グーグルマップでは、情報提供と口コミ対策を行います。

そのためには「グーグルマイビジネス」を利用すると良いでしょう。検索時の表示内容がより詳細になる、口コミ投稿・返信ができる、などのメリットがあります。

無料で使える機能は、極力活用しましょう。

予約システム・自社サイトの構築

予約システムは、単体で独立したサービスを導入すべきです。グルメサイトより安価なものが多く、予約手数料も発生しません。無料プランが用意されているものもあるので、試してみると良いでしょう。

情報発信は、自社ウェブサイトで行う必要があります。まだウェブサイトを持っていない飲食店は、この機会に構築しましょう。上記の予約ページ設置にも必須となります。デザインに凝る必要はありません。シンプルな情報紹介と、予約システムへのリンクだけでも良いです。独自ドメインとサーバーレンタル・予約システムを導入しても、グルメサイトより安価に運用できるはずです。
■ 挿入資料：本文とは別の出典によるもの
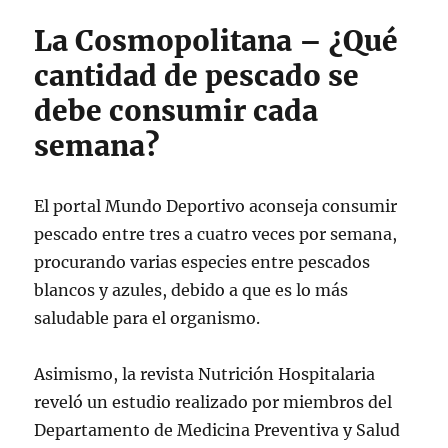
La Cosmopolitana – ¿Qué
cantidad de pescado se
debe consumir cada
semana?
El portal Mundo Deportivo aconseja consumir
pescado entre tres a cuatro veces por semana,
procurando varias especies entre pescados
blancos y azules, debido a que es lo más
saludable para el organismo.
Asimismo, la revista Nutrición Hospitalaria
reveló un estudio realizado por miembros del
Departamento de Medicina Preventiva y Salud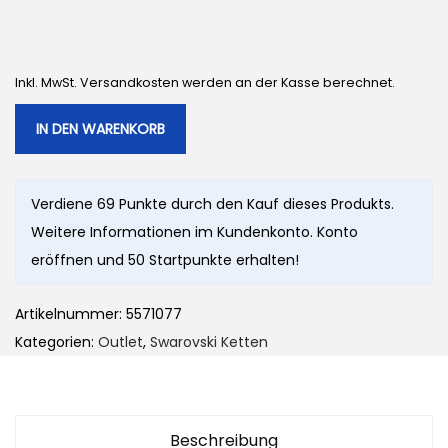
r
e
ü
l
n
l
Inkl. MwSt. Versandkosten werden an der Kasse berechnet.
g
e
l
r
IN DEN WARENKORB
i
P
c
r
Verdiene 69 Punkte durch den Kauf dieses Produkts.
h
e
Weitere Informationen im Kundenkonto. Konto
e
i
eröffnen und 50 Startpunkte erhalten!
r
s
P
i
Artikelnummer:
5571077
r
s
Kategorien:
Outlet
,
Swarovski Ketten
e
t
i
:
s
6
w
9
Beschreibung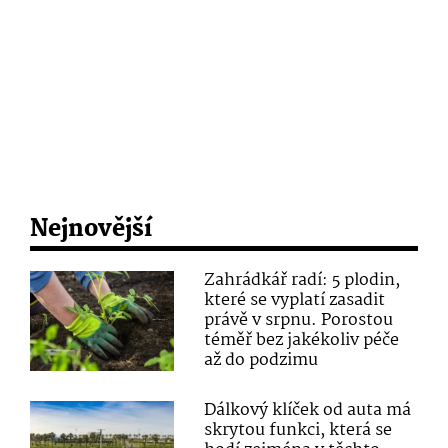
Nejnovější
Zahrádkář radí: 5 plodin,
které se vyplatí zasadit
právě v srpnu. Porostou
téměř bez jakékoliv péče
až do podzimu
Dálkový klíček od auta má
skrytou funkci, která se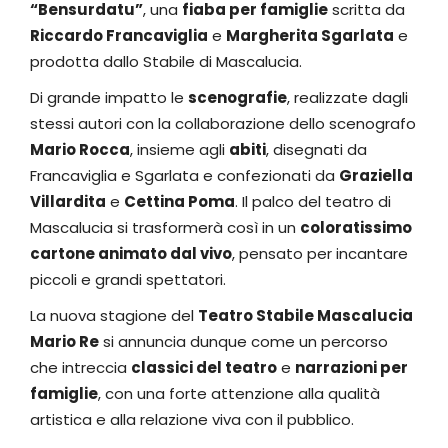
“Bensurdatu”
, una
fiaba per famiglie
scritta da
Riccardo Francaviglia
e
Margherita Sgarlata
e
prodotta dallo Stabile di Mascalucia.
Di grande impatto le
scenografie
, realizzate dagli
stessi autori con la collaborazione dello scenografo
Mario Rocca
, insieme agli
abiti
, disegnati da
Francaviglia e Sgarlata e confezionati da
Graziella
Villardita
e
Cettina Poma
. Il palco del teatro di
Mascalucia si trasformerà così in un
coloratissimo
cartone animato dal vivo
, pensato per incantare
piccoli e grandi spettatori.
La nuova stagione del
Teatro Stabile Mascalucia
Mario Re
si annuncia dunque come un percorso
che intreccia
classici del teatro
e
narrazioni per
famiglie
, con una forte attenzione alla qualità
artistica e alla relazione viva con il pubblico.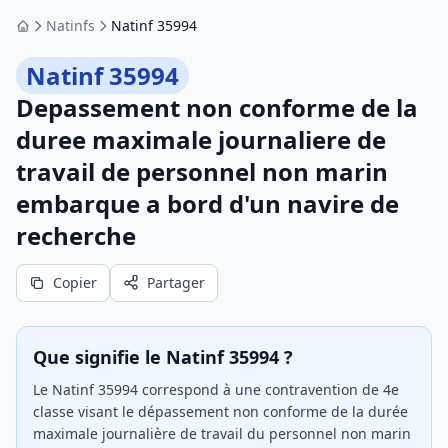
Natinfs
Natinf 35994
Accueil
Natinf 35994
Depassement non conforme de la
duree maximale journaliere de
travail de personnel non marin
embarque a bord d'un navire de
recherche
Copier
Partager
Que signifie le Natinf 35994 ?
Le Natinf 35994 correspond à une contravention de 4e
classe visant le dépassement non conforme de la durée
maximale journalière de travail du personnel non marin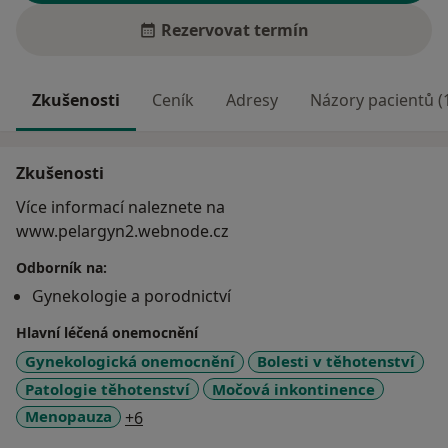
Rezervovat termín
Zkušenosti
Ceník
Adresy
Názory pacientů (
Zkušenosti
Více informací naleznete na
www.pelargyn2.webnode.cz
Odborník na:
Gynekologie a porodnictví
Hlavní léčená onemocnění
Gynekologická onemocnění
Bolesti v těhotenství
Patologie těhotenství
Močová inkontinence
a11y_sr_more_diseases
Menopauza
+6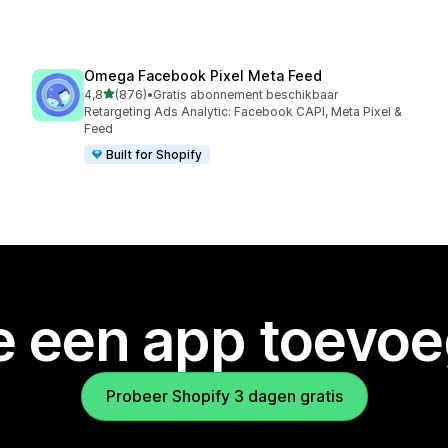
Omega Facebook Pixel Meta Feed
van 5 sterren
4,8
(876)
•
Gratis abonnement beschikbaar
876 recensies in totaal
Retargeting Ads Analytic: Facebook CAPI, Meta Pixel &
Feed
Built for Shopify
je een app toevo
Probeer Shopify 3 dagen gratis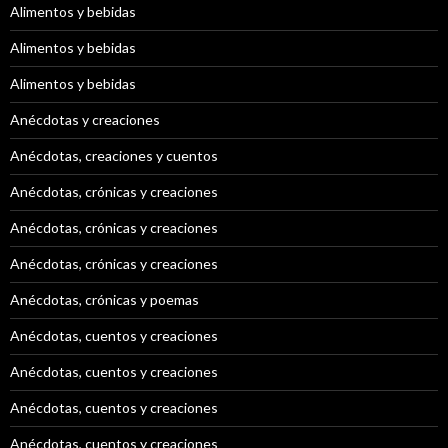
Alimentos y bebidas
Alimentos y bebidas
Alimentos y bebidas
Anécdotas y creaciones
Anécdotas, creaciones y cuentos
Anécdotas, crónicas y creaciones
Anécdotas, crónicas y creaciones
Anécdotas, crónicas y creaciones
Anécdotas, crónicas y poemas
Anécdotas, cuentos y creaciones
Anécdotas, cuentos y creaciones
Anécdotas, cuentos y creaciones
Anécdotas, cuentos y creaciones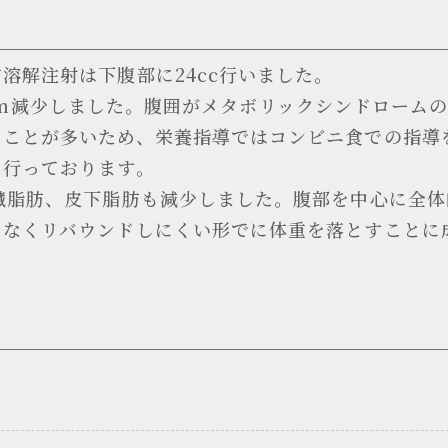
溶解注射は下腹部に24cc行いました。
12.6cm減少しました。腹囲がメタボリックシンドロー
ることが多いため、栄養指導ではコンビニ食での指導
を行っております。
臓脂肪、皮下脂肪も減少しました。腹部を中心に全
となくリバウンドしにくい形でに体重を落とすことに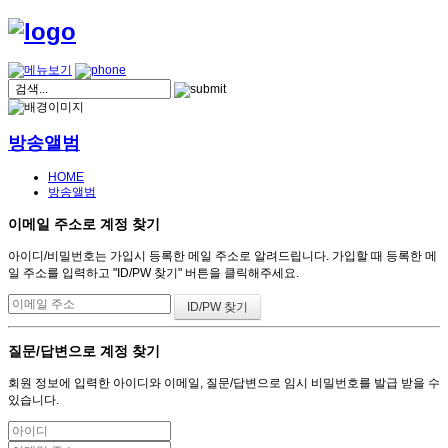
방송앨범
HOME
방송앨범
이메일 주소로 계정 찾기
아이디/비밀번호는 가입시 등록한 메일 주소로 알려드립니다. 가입할 때 등록한 메
일 주소를 입력하고 "ID/PW 찾기" 버튼을 클릭해주세요.
질문/답변으로 계정 찾기
회원 정보에 입력한 아이디와 이메일, 질문/답변으로 임시 비밀번호를 발급 받을 수
있습니다.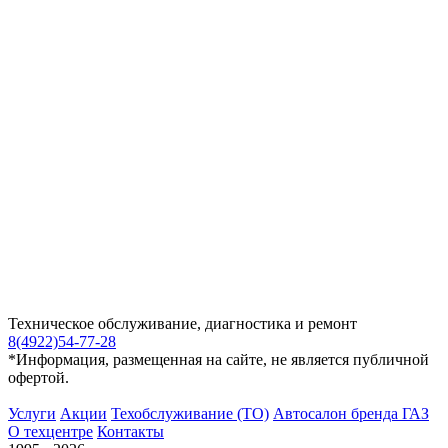
Техническое обслуживание, диагностика и ремонт
8(4922)54-77-28
*Информация, размещенная на сайте, не является публичной
офертой.
Услуги
Акции
Техобслуживание (ТО)
Автосалон бренда ГАЗ
О техцентре
Контакты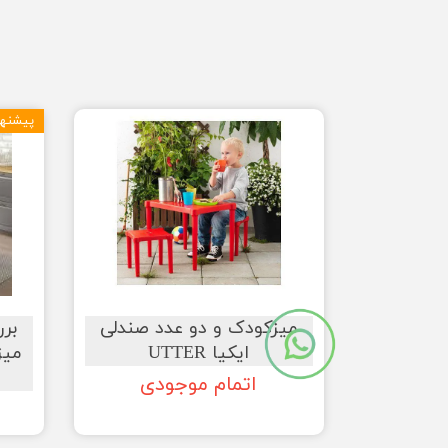
★
★
★
پیشنها
★
★
میزکودک و دو عدد صندلی
بر
ایکیا UTTER
میز
اتمام موجودی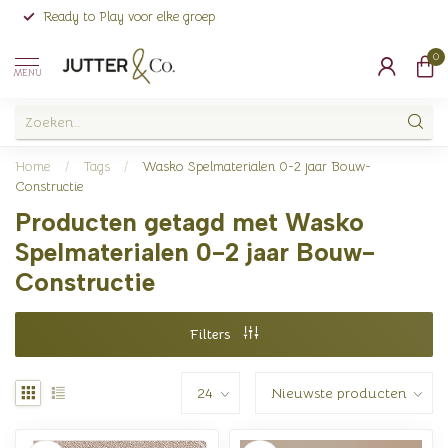
Ready to Play voor elke groep
0
MENU
Home
/
Tags
/
Wasko Spelmaterialen 0-2 jaar Bouw-
Constructie
Producten getagd met Wasko
Spelmaterialen 0-2 jaar Bouw-
Constructie
Filters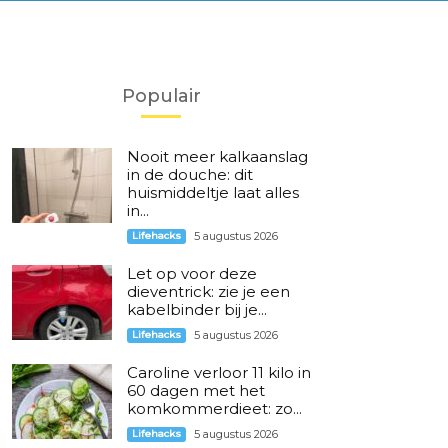
Populair
Nooit meer kalkaanslag
in de douche: dit
huismiddeltje laat alles
in...
Lifehacks
5 augustus 2026
Let op voor deze
dieventrick: zie je een
kabelbinder bij je...
Lifehacks
5 augustus 2026
Caroline verloor 11 kilo in
60 dagen met het
komkommerdieet: zo...
Lifehacks
5 augustus 2026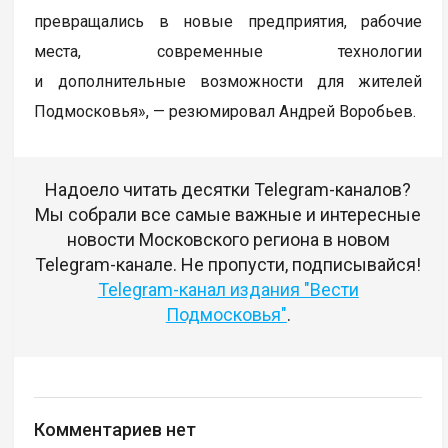
превращались в новые предприятия, рабочие
места, современные технологии
и дополнительные возможности для жителей
Подмосковья», — резюмировал Андрей Воробьев.
Надоело читать десятки Telegram-каналов?
Мы собрали все самые важные и интересные
новости Московского региона в новом
Telegram-канале. Не пропусти, подписывайся!
Telegram-канал издания "Вести
Подмосковья"
.
Комментариев нет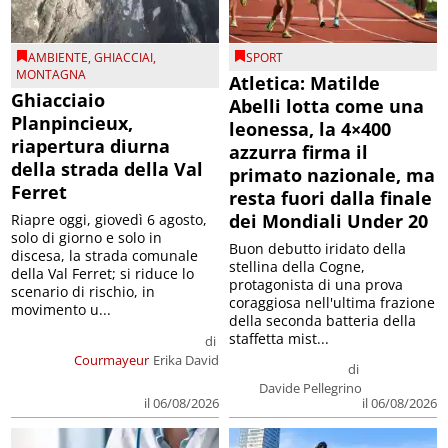
AMBIENTE
,
GHIACCIAI
,
SPORT
MONTAGNA
Atletica: Matilde
Ghiacciaio
Abelli lotta come una
Planpincieux,
leonessa, la 4×400
riapertura diurna
azzurra firma il
della strada della Val
primato nazionale, ma
Ferret
resta fuori dalla finale
dei Mondiali Under 20
Riapre oggi, giovedì 6 agosto,
solo di giorno e solo in
Buon debutto iridato della
discesa, la strada comunale
stellina della Cogne,
della Val Ferret; si riduce lo
protagonista di una prova
scenario di rischio, in
coraggiosa nell'ultima frazione
movimento u...
della seconda batteria della
staffetta mist...
di
Courmayeur
Erika David
di
Davide Pellegrino
il 06/08/2026
il 06/08/2026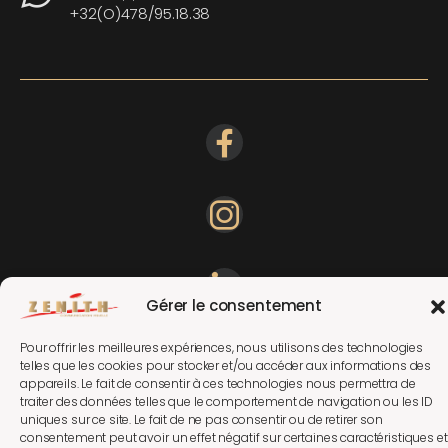
+32(O)478/95.18.38
Gérer le consentement
Pour offrir les meilleures expériences, nous utilisons des technologies
telles que les cookies pour stocker et/ou accéder aux informations des
appareils. Le fait de consentir à ces technologies nous permettra de
traiter des données telles que le comportement de navigation ou les ID
uniques sur ce site. Le fait de ne pas consentir ou de retirer son
consentement peut avoir un effet négatif sur certaines caractéristiques et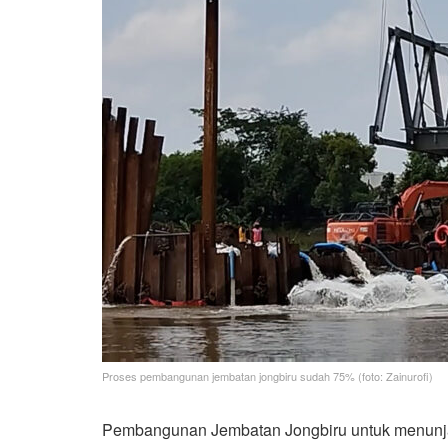
Proses pembangunan jembatan jongbiru sudah 75% (foto: Zainurofi)
Pembangunan Jembatan Jongbiru untuk menunja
自社ウェブサイトを、インスタグラムやグーグルマップへ掲載することで、相乗効果が期待できます。

段階的に依存度を減らす

既に、大手飲食店ではグルメサイトへの掲載を減らす動きが出ています。一方、小規模飲食店は、自社サイトが無く、プロモーションから予約管理まで、グルメサイトに依存している店が少なくありません。

インスタグラム・グーグルマップのフル活用と、自社サイトの構築で、ぜひ新規顧客の獲得・固定客化を行い、グルメサイトへの、依存を減らしていただきたいと思います。

[参考 補足]

※非計画購買
一般的に9割と言われている。5~9割、70%程度等複数データあり。